Upgrade Instructions

Enhancements

  • IBM execution – emulate: Add optional emulate on IBMBackendPreferences and IBMConfig. Set emulate=True (default False) to run on Classiq AerSimulator with an IBM noise model derived from the backend name (e.g. ibm_pittsburgh, ibm_boston). Only valid for real IBM hardware backends (not fake backends); backend name must be in CLASSIQ_NOISE_MODELS. See IBM backends for details.
  • Add ExecutionJob.get_submitted_circuits() to return the final quantum circuits submitted to the provider (sample jobs only). The returned circuits reflect the actual QASM after transpilation and parameter assignment. Each circuit can be converted to QASM via to_qasm() or to a Qiskit QuantumCircuit via to_qiskit().
  • Amplitude threshold for state vector simulation: Added amplitude_threshold to ExecutionPreferences. When running state vector simulation, only states with amplitude magnitude strictly greater than the threshold are included in the result. Defaults to 0 (filters exactly zero-amplitude states, same as before). Setting a higher threshold reduces the size of the result for circuits where most amplitudes are negligibly small. include_zero_amplitude_outputs=True overrides this and includes all states regardless of amplitude. See State Vector Filtering for details.
  • QP Visualization: Fixed bug in the visualization of split operations
  • Add estimate_sample_cost and estimate_sample_batch_cost to the Python SDK for user-facing cost estimation before executing quantum programs.
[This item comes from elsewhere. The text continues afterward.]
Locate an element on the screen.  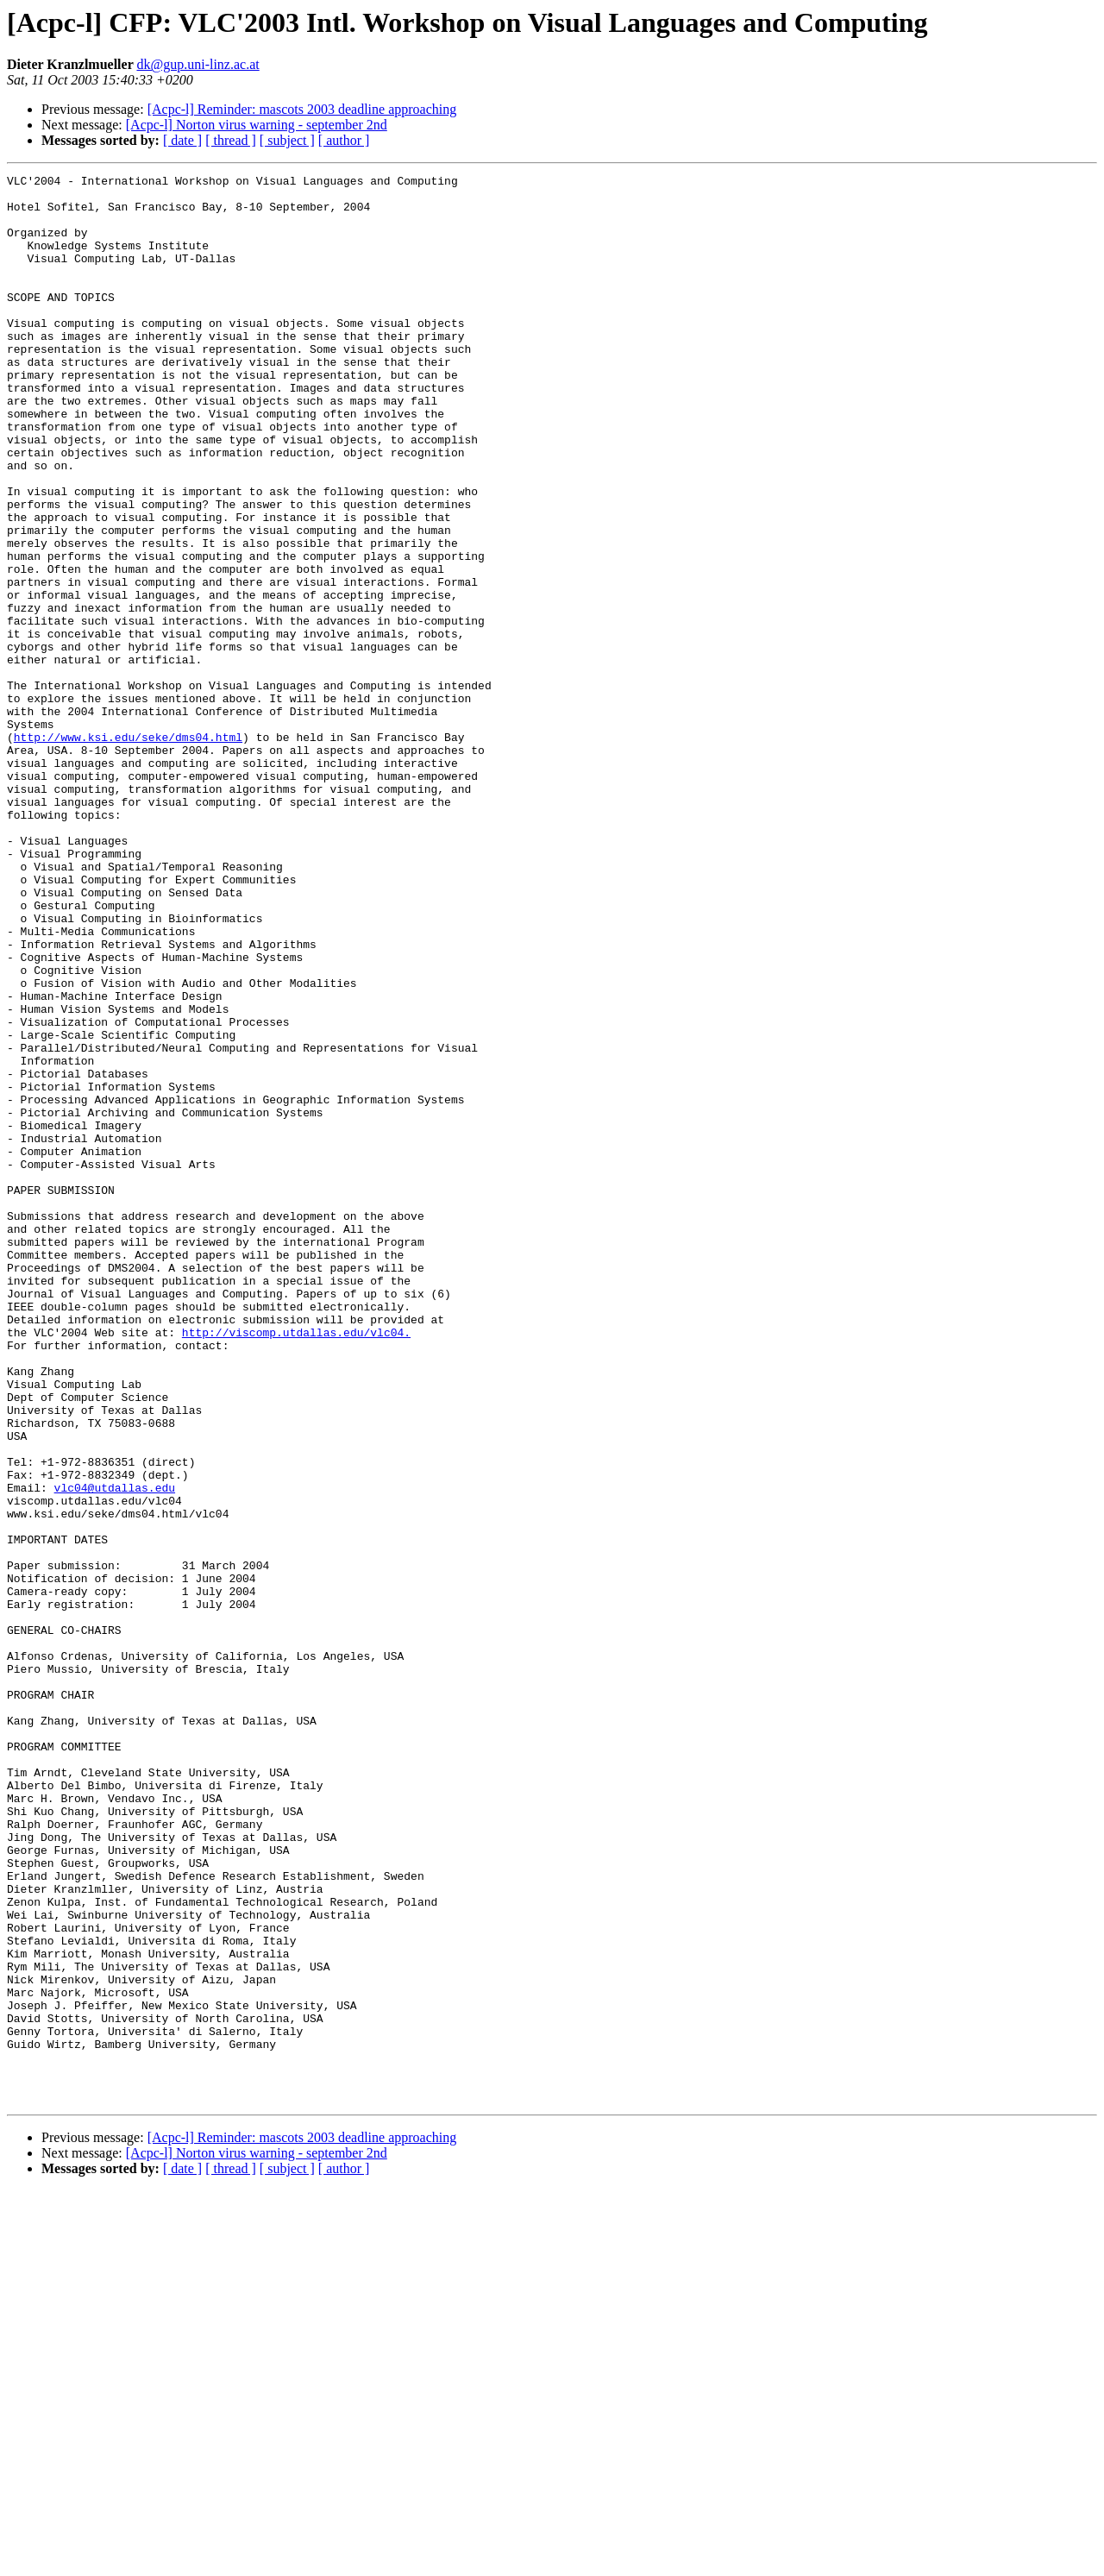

These functions return a CostEstimateResult with cost and currency fields. See SDK execution reference for details.

Bug Fixes

  • Fix error messages when calling built-in operations with the wrong number of arguments.
  • IonQ execution: Replaced explicit noise_model with an emulate flag on IonqBackendPreferences and IonQConfig. Set emulate=True (default False) to run on the IonQ simulator with a noise model derived from the backend name (e.g. qpu.aria-1aria-1). Only valid when the backend is a QPU. See IonQ backends for details.
  • QLayer check-pointing: Prefer saving only weights with torch.save(model.state_dict(), path) and model.load_state_dict(torch.load(path)). For whole-model save/load, if post_process is not picklable it is omitted and a warning is logged; after load call layer.register_post_process(your_post_process) before using the model. New constructor option serializable_post_process=False skips pickling post_process and suppresses the warning when you know it is not serializable.
  • Add estimate_sample_cost and estimate_sample_batch_cost to the Python SDK for user-facing cost estimation before executing quantum programs. These functions return a CostEstimateResult with cost and currency fields. See SDK execution reference for details.